È avvenuto durante il briefing giornaliero che il Presidente degli Stati Uniti fa dalla Casa Bianca. Durante il suo discorso, il presidente avrebbe comunicato di aver trovato una soluzione perfetta per annientare il coronavirus. Iniezioni di disinfettante e lampade UV potrebbero essere il metodo giusto per “seccare il Covid-19“.
Ovviamente queste dichiarazioni hanno scatenato il panico sui social e tra le redazioni che subito hanno ripostato il video del discorso del presidente, dove fa la sua umile proposta.
Le soluzioni del Presidente
La prima soluzione
In pratica, secondo Donald Trump, i disinfettanti per superfici che stiamo usando ogni giorno per distruggere il virus dagli oggetti, potrebbe essere eventualmente iniettato nel sangue dell’uomo. Questo sistema, secondo il Presidente le persone: «lo buttano giù in un minuto».

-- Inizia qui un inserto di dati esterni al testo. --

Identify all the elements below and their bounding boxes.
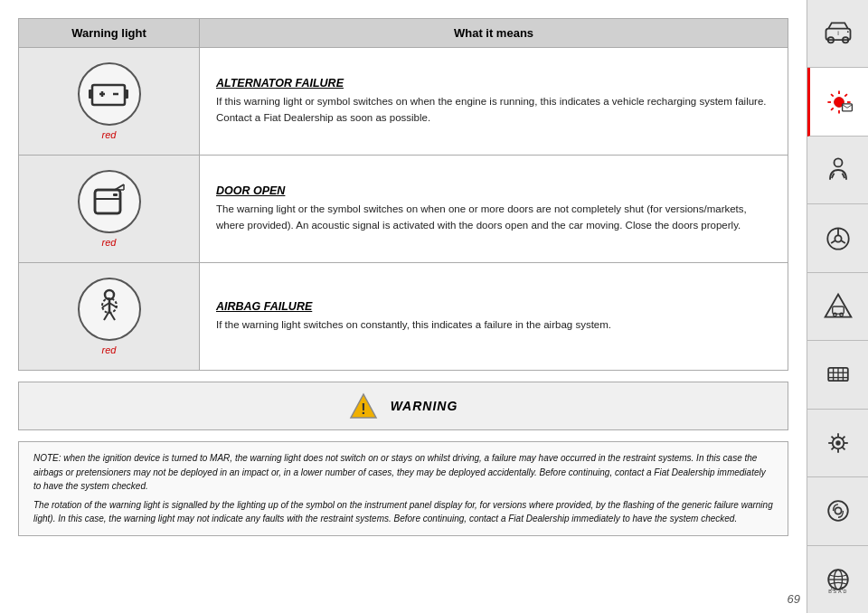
audio-icon	[820, 493, 856, 529]
color-label-3: red	[102, 344, 117, 355]
sidebar-item-settings[interactable]	[807, 410, 868, 477]
table-row: red ALTERNATOR FAILURE If this warning l…	[19, 48, 788, 156]
desc-cell-airbag: AIRBAG FAILURE If the warning light swit…	[200, 263, 788, 371]
airbag-icon	[78, 278, 141, 341]
desc-title-1: ALTERNATOR FAILURE	[216, 77, 771, 90]
svg-line-34	[831, 108, 834, 110]
svg-line-61	[842, 447, 844, 449]
desc-title-2: DOOR OPEN	[216, 184, 771, 197]
sidebar-item-car-info[interactable]: i	[807, 0, 868, 68]
table-row: red AIRBAG FAILURE If the warning light …	[19, 263, 788, 371]
svg-point-24	[846, 32, 848, 33]
svg-point-55	[835, 440, 840, 445]
right-sidebar: i	[807, 0, 868, 613]
col-header-warning: Warning light	[19, 19, 200, 48]
desc-cell-door: DOOR OPEN The warning light or the symbo…	[200, 156, 788, 263]
sidebar-item-warning-lights[interactable]	[807, 68, 868, 136]
svg-text:!: !	[361, 401, 365, 417]
warning-table: Warning light What it means	[18, 18, 788, 371]
table-row: red DOOR OPEN The warning light or the s…	[19, 156, 788, 263]
svg-line-42	[831, 240, 835, 243]
svg-point-36	[834, 158, 842, 166]
settings-list-icon	[820, 425, 856, 461]
main-content: Warning light What it means	[0, 0, 807, 613]
svg-line-63	[831, 447, 834, 449]
sidebar-item-language[interactable]: B S A D C T	[807, 546, 868, 613]
svg-rect-6	[95, 190, 120, 213]
page-number: 69	[788, 592, 800, 606]
svg-point-65	[835, 508, 841, 514]
icon-cell-door: red	[19, 156, 200, 263]
sidebar-item-steering[interactable]	[807, 204, 868, 272]
svg-rect-11	[113, 193, 118, 196]
svg-rect-0	[92, 85, 125, 105]
warning-lights-icon	[821, 84, 857, 120]
triangle-car-icon	[820, 288, 856, 325]
sidebar-item-maintenance[interactable]	[807, 137, 868, 204]
desc-title-3: AIRBAG FAILURE	[216, 300, 771, 313]
desc-cell-battery: ALTERNATOR FAILURE If this warning light…	[200, 48, 788, 156]
warning-triangle-icon: !	[349, 391, 378, 420]
warning-banner: ! WARNING	[18, 382, 788, 430]
battery-icon	[78, 62, 141, 126]
svg-rect-7	[95, 190, 120, 213]
desc-text-1: If this warning light or symbol switches…	[216, 94, 771, 126]
sidebar-item-audio[interactable]	[807, 477, 868, 545]
airbag-icon-wrapper: red	[28, 278, 190, 355]
svg-line-43	[841, 240, 845, 243]
note-text-2: The rotation of the warning light is sig…	[33, 498, 773, 526]
desc-text-3: If the warning light switches on constan…	[216, 317, 771, 333]
col-header-meaning: What it means	[200, 19, 788, 48]
color-label-2: red	[102, 237, 117, 248]
sidebar-item-tools[interactable]	[807, 341, 868, 409]
door-icon-wrapper: red	[28, 170, 190, 248]
svg-point-46	[833, 313, 836, 316]
person-icon	[820, 152, 856, 188]
steering-wheel-icon	[820, 221, 856, 257]
tools-icon	[820, 356, 856, 392]
svg-line-62	[842, 436, 844, 439]
svg-line-31	[831, 94, 834, 97]
svg-rect-2	[89, 90, 92, 99]
color-label-1: red	[102, 129, 117, 140]
svg-text:i: i	[837, 29, 839, 37]
battery-icon-wrapper: red	[28, 62, 190, 140]
note-text-1: NOTE: when the ignition device is turned…	[33, 451, 773, 494]
car-icon: i	[820, 15, 856, 52]
note-box: NOTE: when the ignition device is turned…	[18, 441, 788, 536]
svg-rect-1	[125, 90, 128, 99]
sidebar-item-emergency[interactable]	[807, 273, 868, 341]
warning-label-text: WARNING	[391, 399, 458, 413]
desc-text-2: The warning light or the symbol switches…	[216, 202, 771, 233]
door-open-icon	[78, 170, 141, 233]
svg-point-40	[835, 235, 841, 241]
svg-point-47	[839, 313, 843, 316]
language-icon: B S A D C T	[820, 561, 856, 598]
icon-cell-airbag: red	[19, 263, 200, 371]
icon-cell-battery: red	[19, 48, 200, 156]
svg-line-60	[831, 436, 834, 439]
svg-text:C: C	[830, 585, 834, 590]
svg-line-33	[844, 94, 847, 97]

E, definendo la sua proposta interessante, ha continuato: «C’è un modo di farne qualcosa, non so, con un’iniezione, o con dei lavaggi? In modo che il disinfettante arrivi ai polmoni, perché se arriva ai polmoni può avere un impatto tremendous, molto forte, sui polmoni. Certo, bisognerà chiedere a dei dottori, ma a me pare interessante».
La seconda soluzione
Donald Trump già c’aveva provato poco tempo fa proponendo un mix di azitromicina e idrossiclorochina, farmaci usati contro la malaria che, secondo il presidente, avrebbero potuto avere effetti positivi sul virus.
Non rimasto immune dalle critiche della comunità scientifica, ha abbandonato l’ipotesi e si è riversato su quella delle iniezioni di disinfettante, ma non solo.

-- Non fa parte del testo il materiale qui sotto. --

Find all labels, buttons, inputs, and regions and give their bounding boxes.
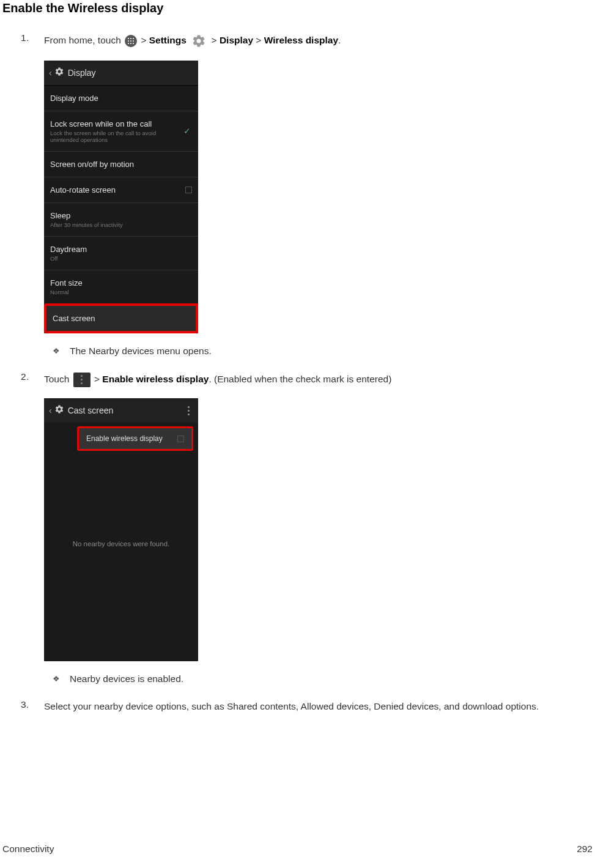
- ss1-sleep-sub: After 30 minutes of inactivity: [50, 221, 192, 228]
- step2-enable: Enable wireless display: [102, 374, 209, 384]
- ss1-cast-screen-highlight: Cast screen: [44, 303, 198, 333]
- screenshot-cast-screen: ‹ Cast screen Enable wireless display No…: [44, 398, 198, 661]
- step2-suffix: . (Enabled when the check mark is entere…: [209, 374, 391, 384]
- ss2-body: No nearby devices were found.: [44, 451, 198, 661]
- checkbox-icon: [177, 436, 184, 442]
- checkbox-icon: [185, 187, 192, 193]
- page-footer: Connectivity 292: [2, 844, 593, 855]
- step2-sep: >: [94, 374, 102, 384]
- step-3-text: Select your nearby device options, such …: [44, 699, 595, 714]
- step1-period: .: [338, 35, 341, 45]
- ss2-no-devices-msg: No nearby devices were found.: [73, 540, 170, 547]
- ss1-font-title: Font size: [50, 278, 192, 287]
- ss1-lock-left: Lock screen while on the call Lock the s…: [50, 119, 182, 143]
- ss2-header: ‹ Cast screen: [44, 398, 198, 423]
- step1-prefix: From home, touch: [44, 35, 124, 45]
- instructions-list: From home, touch > Settings > Display > …: [21, 32, 595, 714]
- ss1-motion-label: Screen on/off by motion: [50, 160, 134, 169]
- ss1-lock-sub: Lock the screen while on the call to avo…: [50, 130, 182, 143]
- ss1-display-mode: Display mode: [44, 86, 198, 111]
- ss1-header-title: Display: [68, 68, 96, 78]
- settings-gear-icon: [190, 32, 207, 50]
- footer-page-number: 292: [577, 844, 593, 855]
- ss1-screen-motion: Screen on/off by motion: [44, 152, 198, 177]
- screenshot-display-settings: ‹ Display Display mode Lock screen while…: [44, 61, 198, 333]
- ss1-sleep-left: Sleep After 30 minutes of inactivity: [50, 211, 192, 228]
- step-1-text: From home, touch > Settings > Display > …: [44, 32, 595, 50]
- ss1-rotate-label: Auto-rotate screen: [50, 185, 116, 195]
- step-1: From home, touch > Settings > Display > …: [21, 32, 595, 357]
- page-title: Enable the Wireless display: [0, 1, 595, 15]
- step2-prefix: Touch: [44, 374, 72, 384]
- footer-section: Connectivity: [2, 844, 54, 855]
- step-2: Touch > Enable wireless display. (Enable…: [21, 371, 595, 684]
- ss1-header: ‹ Display: [44, 61, 198, 86]
- back-icon: ‹: [49, 68, 52, 78]
- ss1-font-size: Font size Normal: [44, 270, 198, 303]
- step-2-text: Touch > Enable wireless display. (Enable…: [44, 371, 595, 387]
- bullet-nearby-enabled: Nearby devices is enabled.: [53, 673, 595, 684]
- back-icon: ‹: [49, 406, 52, 415]
- ss1-sleep: Sleep After 30 minutes of inactivity: [44, 203, 198, 237]
- ss1-daydream-left: Daydream Off: [50, 245, 192, 262]
- step1-sep1: >: [141, 35, 149, 45]
- apps-icon: [125, 35, 137, 47]
- ss1-cast-label: Cast screen: [53, 314, 190, 323]
- step1-settings: Settings: [149, 35, 187, 45]
- step1-sep2: >: [212, 35, 220, 45]
- ss1-display-mode-label: Display mode: [50, 94, 98, 103]
- gear-icon: [54, 67, 64, 79]
- checkmark-icon: [182, 128, 192, 135]
- ss1-font-left: Font size Normal: [50, 278, 192, 295]
- step1-sep3: >: [256, 35, 264, 45]
- overflow-dots-icon: [188, 406, 190, 415]
- overflow-menu-icon: [73, 373, 91, 387]
- ss1-font-sub: Normal: [50, 289, 192, 295]
- ss1-auto-rotate: Auto-rotate screen: [44, 177, 198, 203]
- gear-icon: [54, 404, 64, 417]
- ss2-header-title: Cast screen: [68, 406, 114, 415]
- ss1-daydream-sub: Off: [50, 255, 192, 262]
- step-3: Select your nearby device options, such …: [21, 699, 595, 714]
- step1-display: Display: [220, 35, 253, 45]
- ss1-daydream: Daydream Off: [44, 237, 198, 270]
- ss1-lock-screen: Lock screen while on the call Lock the s…: [44, 111, 198, 152]
- ss2-popup-text: Enable wireless display: [86, 434, 163, 443]
- ss2-popup-enable: Enable wireless display: [77, 426, 193, 451]
- ss1-sleep-title: Sleep: [50, 211, 192, 220]
- bullet-nearby-opens: The Nearby devices menu opens.: [53, 346, 595, 357]
- step1-wireless: Wireless display: [264, 35, 338, 45]
- ss1-lock-title: Lock screen while on the call: [50, 119, 182, 128]
- ss1-daydream-title: Daydream: [50, 245, 192, 254]
- ss2-header-left: ‹ Cast screen: [49, 404, 113, 417]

Non contento, Trump ne avrebbe proposta, infatti, anche un’altra. Sempre nello stesso briefing, ha chiesto ai medici se il sole, con la sua luce, potesse essere una probabile cura l’epidemia. E così ha dichiarato: «Se il sole potesse avere effetti sul Covid sarebbe molto bello. Non è la prima volta che sento questa cosa, che effetti sui virus, insomma… ma adesso ce lo dicono i medici».
Poi durante il discorso, si è girato verso William Bryan, sottosegretario per la scienza e la tecnologia del ministero della Sicurezza interna americana chiedendo se: «il caldo non possa far parte di una cura complessiva».
Continuando poi con un’altra sua ipotesi ha chiesto: «Se colpissimo il corpo dei malati con una luce “tremendous”, fortissima, ultravioletta o solo molto forte? E se riuscissimo a portare la luce dentro al corpo, non so, attraverso la pelle? Forse testerete anche questo? Vorrei parlare con voi medici della luce e del calore come cure per il virus. Forse non si può; ma forse si può. Ripeto, forse si può, forse non si può. Io non sono un medico».
La reazione dei medici di tutto il mondo
Al di là della palese espressione contrariata della coordinatrice della task force Deborah Birx, posizionata dietro di lui durante il briefing, sono sorte altre reazioni sul web da parte della comunità scientifica.
Decine di medici, ricercatori e operatori sanitari si sono fiondati sui social in modo da raggiungere e informare correttamente più persone possibile, affinché non prendessero sul serio le proposte del Presidente Trump.
Proposte che sono state definite pericolose per la salute pubblica.